I've mentioned to my husband that perhaps the men on this forum who want a young, hot, virgin wife might bend on that a little and try to reform some of these online hoes. Many of them are young and attractive - obviously not virgins, but we can't always get everything we want. Obviously, good men aren't fighting over them, so there's plenty of opportunity. If someone like Roosh with his promiscuous history can repent, so can women with similar histories.
I know this is coming from a good place, but the problem is the way that society exists, it's an extremely naive and pie in the sky position. Women are by nature more fickle, and when less connected through doing things with more "experience" they tend to not bond and have issues with feelings and emotions. Men aren't like that, especially men who are older who want to settle down. Marriage is for serious people, and men and women are different. A woman not giving youth and purity to a man who then agrees to protect her forever isn't a serious person re: marriage. The real issue over nearly all, however, is that the law doesn't even allow for men to take on marriage, as there is no benefit from the current legal setup for them to even bother. So it's actually dead on arrival.

Women indeed can repent, but men taking them seriously (as a wife) are not wisely assessing the situation. It's a hard reality to accept, but true.
 
I watched this video and thought it was very interesting.
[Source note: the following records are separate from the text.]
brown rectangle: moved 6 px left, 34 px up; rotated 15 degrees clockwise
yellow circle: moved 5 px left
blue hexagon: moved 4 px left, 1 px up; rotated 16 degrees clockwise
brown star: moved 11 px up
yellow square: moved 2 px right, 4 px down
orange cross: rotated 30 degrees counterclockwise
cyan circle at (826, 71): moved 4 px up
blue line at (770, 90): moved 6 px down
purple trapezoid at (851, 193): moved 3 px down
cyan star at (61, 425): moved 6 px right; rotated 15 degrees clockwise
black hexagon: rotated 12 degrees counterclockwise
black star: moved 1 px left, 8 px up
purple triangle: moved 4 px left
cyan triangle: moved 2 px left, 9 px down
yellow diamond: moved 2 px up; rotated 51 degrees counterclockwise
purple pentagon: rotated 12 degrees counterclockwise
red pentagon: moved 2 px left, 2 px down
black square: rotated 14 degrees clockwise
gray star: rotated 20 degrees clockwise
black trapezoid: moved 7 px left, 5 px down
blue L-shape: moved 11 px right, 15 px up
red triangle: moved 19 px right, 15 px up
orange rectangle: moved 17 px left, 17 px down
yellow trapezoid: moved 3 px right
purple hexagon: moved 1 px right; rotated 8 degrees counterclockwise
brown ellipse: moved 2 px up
When I heard about her before, I didn't take much interest in her story because she still posts photos of herself in pretty revealing outfits and she just didn't register to me as a true Christian. But she explains in the video that while she's become more modest compared to her OF days, she still struggles with the desire for attention and validation and it's something she's working on and she has a ways to go. Charlie very gently tries to challenge her on this - by referring to other women who convert yet continue to dress immodestly. It kind of goes over her head - or more likely, she's in denial and it'll take her more time to see the light on that point.

What's more interesting is her commentary on how pervert digital pimps and agencies prey on these young, attention-seeking women - most of them attention seekers because they had a fractured family life, usually with no positive father figure or any real sense of direction. Of course, any woman who grew up on the internet learned fast that there's insane money to be made catering to men with photos and videos. But not all of us fall prey to those temptations. Most of us reason out that it's a dirty, seedy, gross world we don't want to enter - for safety, for morals, for our reputation and just feeling good about life. My childhood was far from ideal - it's not hard to imagine that if it were worse, if I were more exhibitionist and attention seeking by nature, if I'd been more desperate, more gratified by random attention from men online, it would have been more tempting.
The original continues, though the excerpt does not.